Major subject areas represented significantly in the Pictorial Collection include:
- Early voyages of exploration
- Earliest visual documentation of coastal California, countless other locations along the Pacific Coast, and Hawaii
- Native Americans in California
- California missions
- Scenic views of early California
- Yosemite and other wilderness areas
- Californios: Mexican California before 1848
- 19th-century landscape paintings of the West
- California Gold Rush
- Mining and exploitation of natural resources in California, Nevada, Alaska, and Mexico
- Chinese in California
- Portrait photographs, prints, and paintings of individuals prominent in the history of the West and Mexico
- Transportation: clipper ships, railroads, streetcars
- San Francisco
- 1906 San Francisco earthquake and fire
- Agriculture in California
- Early aviation in California
- History of environmental movements and organizations
- Major physical infrastructure projects (bridges, dams, and power plants)
- World War II in California
- War Relocation Authority photographs of the Japanese evacuation, internment, and resettlement
- Kaiser Shipyards
- African Americans in Northern California
- Protest movements: civil rights organizations, Free Speech Movement
- Police, crime, prisons, trials
- Lesbian, Gay, Bisexual, and Transgender (LGBT)
- Newspaper photography—1920s to 1990s
The photography collection at Bancroft spans the history of the medium from early cased photographs—including daguerreotypes, ambrotypes, and tintypes—to contemporary digital images. The collection contains photographs by renowned photographers such as Ansel Adams and Dorothea Lange and the photographic archives of lesser known but important documentary photographers such as Michelle Vignes and Chauncey Hare.
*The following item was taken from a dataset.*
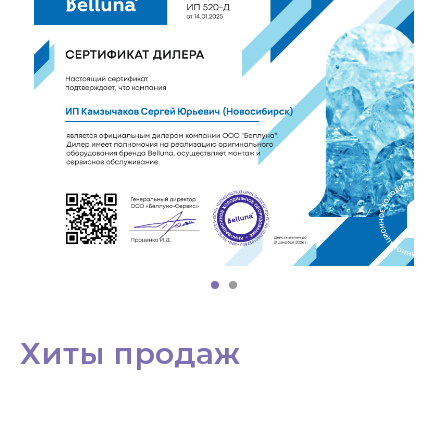
Хиты продаж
Also significant and of great import are the many thousands of photographs, snapshots, and family photograph albums made by amateur photographers over the past 160 years, which provide researchers with a wide-ranging view of daily events, family life, and leisure activities.
The Bancroft Pictorial Collection contains a variety of non-photographic representations, including more than 400 hundred framed paintings and prints—notably bird’s-eye views, scenic views, and images of seafaring vessels. Many of them are part of the Robert B. Honeyman, Jr. Collection of Early Californian Art and Western Americana, dating from the 19th century. Other significant non-photographic collections include the Taller de Gráfica Popular, a large body of political prints and broadsides from Mexico, 1937-1950. French, British, and American posters from World War I and II constitute important and voluminous collections; many of these have been digitized and are available online.
The Robert B. Honeyman, Jr. Collection of Early Californian Art and Western Americana is the single most important acquisition of pictorial material for The Bancroft Library to date. It has been digitized in its entirety. The Honeyman Collection’s impressive array of 2371 items includes the visual testimony of explorers, sailors, surveyors, scientists, soldiers, fortune seekers, ship's physicians, printmakers, and painters who produced notebooks, journals, and diaries replete with pen and ink drawings as well as pencil and watercolor sketches. These are the visual documentation of the major voyages of exploration that landed on the western shores of the North American continent in the late 18th and early 19th centuries. Among them are the La Perouse Expedition (1769), the Malaspina Expedition (1791), the Vancouver Expeditions (1792), the Langsdorff/Rezanov Expeditions (1803-1807), and later American expeditions and surveys. In addition, the Honeyman Collection includes important works by major 19th-century painters of California.
Thousands of digital images from the collections of The Bancroft Library can be viewed in the Online Archive of California and on Calisphere. These include among others the entire Robert Honeyman, Jr. Collection of Early Californian Art and Western Americana, Cased Photographs and Related Images from The Bancroft Library Pictorial Collection, the Lone Mountain Collection of Stereographs by Eadweard Muybridge, and the Rosalie Ritz Courtroom Drawings.